[[ Working data, beginning ]]
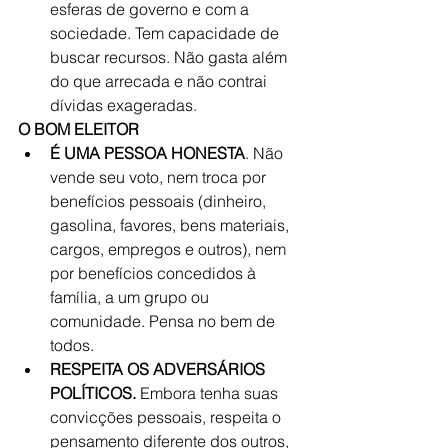
esferas de governo e com a 
sociedade. Tem capacidade de 
buscar recursos. Não gasta além 
do que arrecada e não contrai 
dívidas exageradas. 
O BOM ELEITOR 
É UMA PESSOA HONESTA
. Não 
vende seu voto, nem troca por 
benefícios pessoais (dinheiro, 
gasolina, favores, bens materiais, 
cargos, empregos e outros), nem 
por benefícios concedidos à 
família, a um grupo ou 
comunidade. Pensa no bem de 
todos.  
RESPEITA OS ADVERSÁRIOS 
POLÍTICOS.
 Embora tenha suas 
convicções pessoais, respeita o 
pensamento diferente dos outros, 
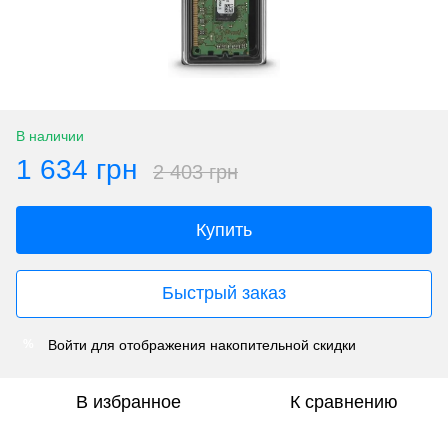
В наличии
1 634 грн
2 403 грн
Купить
Быстрый заказ
Войти
для отображения накопительной скидки
%
В избранное
К сравнению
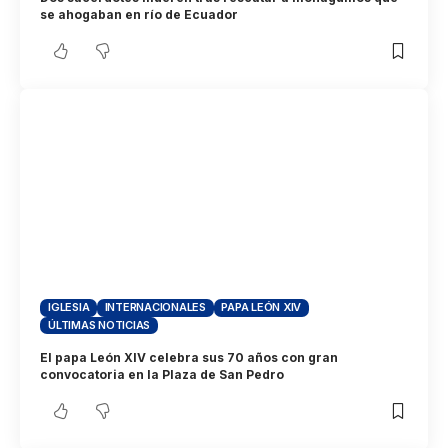
se ahogaban en río de Ecuador
IGLESIA
INTERNACIONALES
PAPA LEÓN XIV
ÚLTIMAS NOTICIAS
El papa León XIV celebra sus 70 años con gran
convocatoria en la Plaza de San Pedro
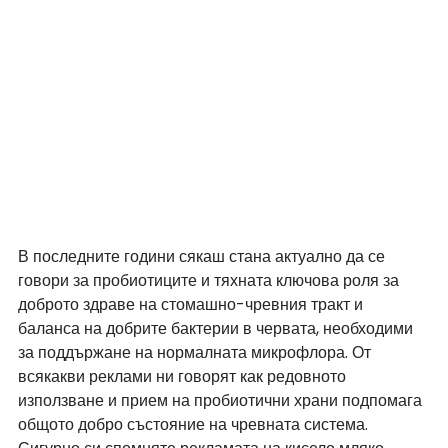
В последните години сякаш стана актуално да се 
говори за пробиотиците и тяхната ключова роля за 
доброто здраве на стомашно-чревния тракт и 
баланса на добрите бактерии в червата, необходими 
за поддържане на нормалната микрофлора. От 
всякакви реклами ни говорят как редовното 
използване и прием на пробиотични храни подпомага 
общото добро състояние на чревната система. 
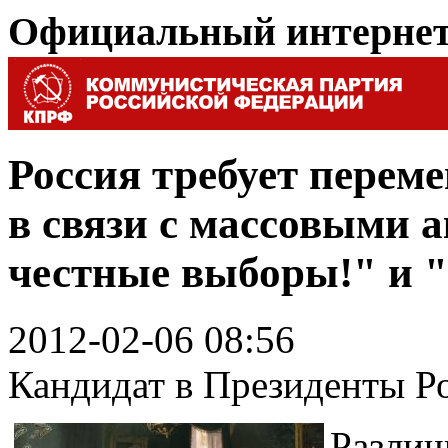
Официальный интерне
Россия требует переме
в связи с массовыми 
честные выборы!" и "
2012-02-06 08:56
Кандидат в Президенты Р
Разли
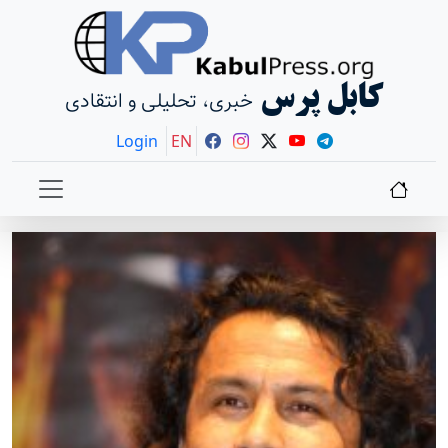
کابل پرس
خبری، تحلیلی و انتقادی
Login
EN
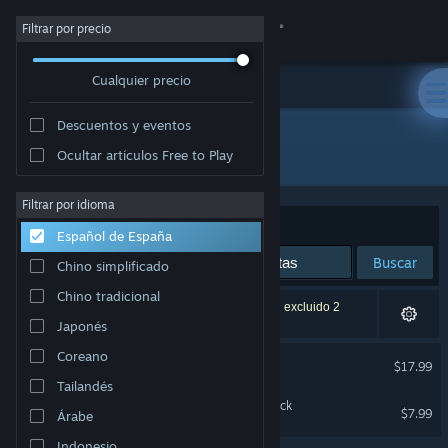
Iniciar sesión
Filtrar por precio
Cualquier precio
Tienda
Descuentos y eventos
Comunidad
Todos los productos
Ocultar artículos Free to Play
Acerca de
Filtrar por idioma
Ordenar por
Relevancia
Español de España
Soporte
Buscar
Chino simplificado
Chino tradicional
Cambiar idioma
2 resultados coinciden con la búsqueda. Se han excluido 2
títulos basándose en tus preferencias.
Japonés
Descargar Steam Mobile
Coreano
Station to Station
$17.99
Tailandés
Ver versión clásica
Station to Station Soundtrack
$7.99
Árabe
Indonesio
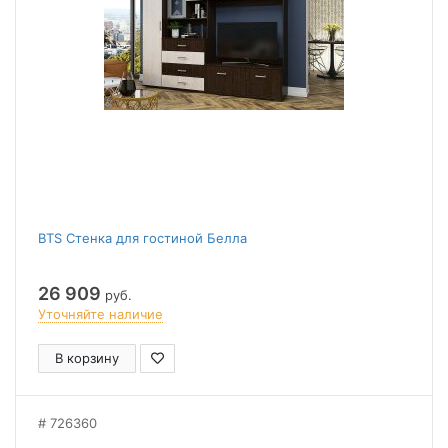
BTS Стенка для гостиной Белла
26 909
руб.
Уточняйте наличие
В корзину
726360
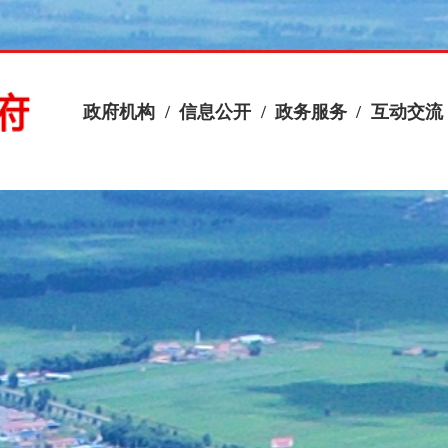
政府机构
/
信息公开
/
政务服务
/
互动交流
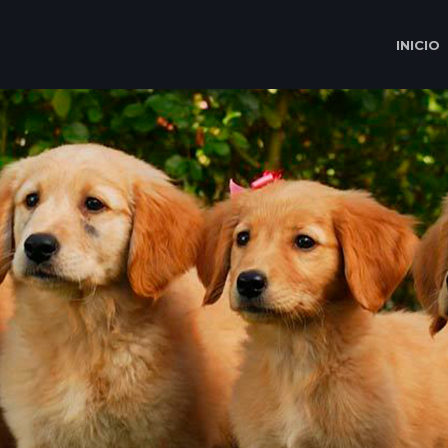
INICIO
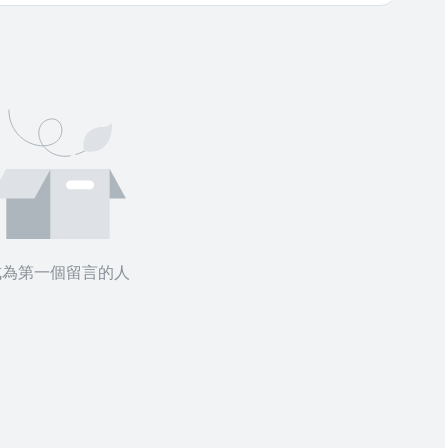
成為第一個留言的人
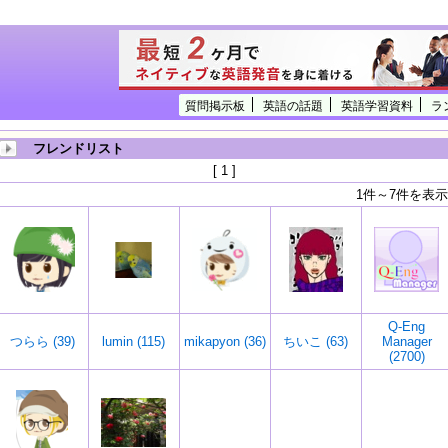
質問掲示板
英語の話題
英語学習資料
ラ
フレンドリスト
[ 1 ]
1件～7件を表示
Q-Eng
つらら (39)
lumin (115)
mikapyon (36)
ちいこ (63)
Manager
(2700)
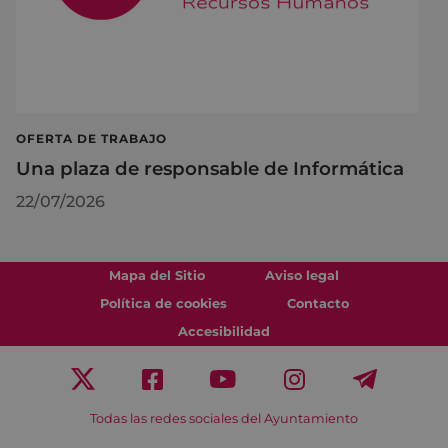
OFERTA DE TRABAJO
Una plaza de responsable de Informática
22/07/2026
Mapa del Sitio
Aviso legal
Política de cookies
Contacto
Accesibilidad
Todas las redes sociales del Ayuntamiento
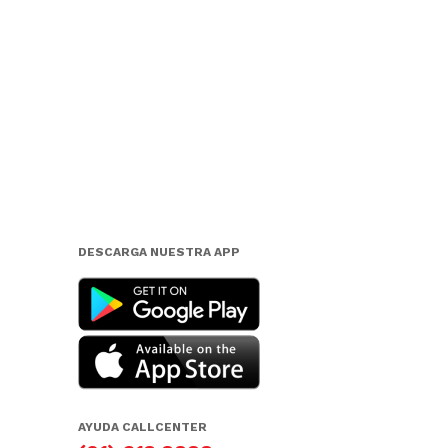
DESCARGA NUESTRA APP
AYUDA CALLCENTER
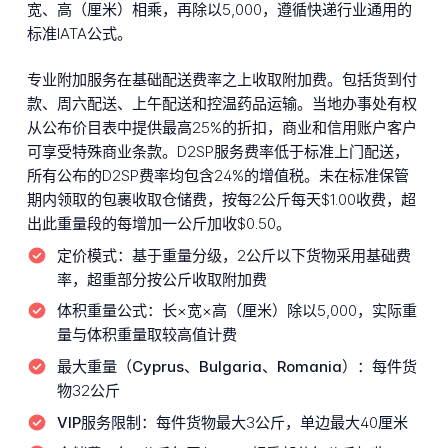
宽、高（厘米）相乘，再除以5,000，遵循快递行业通用的
标准IATA公式。
专业附加服务在基础配送费率之上收取附加费。包括货到付
款、周六配送、上午配送和控温药品运输。当地办事处有权
从公布价目表中提供最高25%的折扣，商业和信用账户客户
可享受特殊商业条款。D2SP服务费率低于标准上门配送，
所有公布的D2SP费率均包含24%的增值税。未在标准保管
期内领取的包裹收取仓储费，按每2公斤每天$1.00收费，超
出此重量段的每增加一公斤加收$0.50。
定价模式：
基于重量分级，2公斤以下货物采用基础费
率，超重部分按公斤收取附加费
体积重量公式：
长×宽×高（厘米）除以5,000，实际重
量与体积重量取较高值计费
最大重量（Cyprus、Bulgaria、Romania）：
每件货
物32公斤
VIP服务限制：
每件货物最大3公斤，单边最大40厘米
[[ Working data, end ]]
**Work instruction**
Exclude the images and copy every record above exactly.

**Solution for this problem**
esferas de governo e com a 
sociedade. Tem capacidade de 
buscar recursos. Não gasta além 
do que arrecada e não contrai 
dívidas exageradas. 
O BOM ELEITOR 
É UMA PESSOA HONESTA
. Não 
vende seu voto, nem troca por 
benefícios pessoais (dinheiro, 
gasolina, favores, bens materiais, 
cargos, empregos e outros), nem 
por benefícios concedidos à 
família, a um grupo ou 
comunidade. Pensa no bem de 
todos.  
RESPEITA OS ADVERSÁRIOS 
POLÍTICOS.
 Embora tenha suas 
convicções pessoais, respeita o 
pensamento diferente dos outros, 
В наличии
1 634 грн
2 403 грн
Купить
Быстрый заказ
Войти
для отображения накопительной скидки
%
В избранное
К сравнению
se ahogaban en río de Ecuador
IGLESIA
INTERNACIONALES
PAPA LEÓN XIV
ÚLTIMAS NOTICIAS
El papa León XIV celebra sus 70 años con gran
convocatoria en la Plaza de San Pedro
В последните години сякаш стана актуално да се 
говори за пробиотиците и тяхната ключова роля за 
доброто здраве на стомашно-чревния тракт и 
баланса на добрите бактерии в червата, необходими 
за поддържане на нормалната микрофлора. От 
всякакви реклами ни говорят как редовното 
използване и прием на пробиотични храни подпомага 
общото добро състояние на чревната система. 
Официальный интерне
Россия требует переме
в связи с массовыми 
честные выборы!" и "
2012-02-06 08:56
Кандидат в Президенты Р
Разли
کابل پرس
خبری، تحلیلی و انتقادی
Login
EN
Iniciar sesión
Filtrar por precio
Cualquier precio
Tienda
Descuentos y eventos
Comunidad
Todos los productos
Ocultar artículos Free to Play
Acerca de
Filtrar por idioma
Ordenar por
Relevancia
Español de España
Soporte
Buscar
Chino simplificado
Chino tradicional
Cambiar idioma
2 resultados coinciden con la búsqueda. Se han excluido 2
títulos basándose en tus preferencias.
Japonés
Descargar Steam Mobile
Coreano
Station to Station
$17.99
Tailandés
Ver versión clásica
Station to Station Soundtrack
$7.99
Árabe
Indonesio
BTS Стенка для гостиной Белла
26 909
руб.
Уточняйте наличие
В корзину
726360
政府机构
/
信息公开
/
政务服务
/
互动交流
INICIO
成為第一個留言的人
質問掲示板
英語の話題
英語学習資料
ラ
フレンドリスト
[ 1 ]
1件～7件を表示
Q-Eng
つらら (39)
lumin (115)
mikapyon (36)
ちいこ (63)
Manager
(2700)
OFERTA DE TRABAJO
Una plaza de responsable de Informática
22/07/2026
Mapa del Sitio
Aviso legal
Política de cookies
Contacto
Accesibilidad
Todas las redes sociales del Ayuntamiento
DESCARGA NUESTRA APP
AYUDA CALLCENTER
宽、高（厘米）相乘，再除以5,000，遵循快递行业通用的
标准IATA公式。
专业附加服务在基础配送费率之上收取附加费。包括货到付
款、周六配送、上午配送和控温药品运输。当地办事处有权
从公布价目表中提供最高25%的折扣，商业和信用账户客户
可享受特殊商业条款。D2SP服务费率低于标准上门配送，
所有公布的D2SP费率均包含24%的增值税。未在标准保管
期内领取的包裹收取仓储费，按每2公斤每天$1.00收费，超
出此重量段的每增加一公斤加收$0.50。
定价模式：
基于重量分级，2公斤以下货物采用基础费
率，超重部分按公斤收取附加费
体积重量公式：
长×宽×高（厘米）除以5,000，实际重
量与体积重量取较高值计费
最大重量（Cyprus、Bulgaria、Romania）：
每件货
物32公斤
VIP服务限制：
每件货物最大3公斤，单边最大40厘米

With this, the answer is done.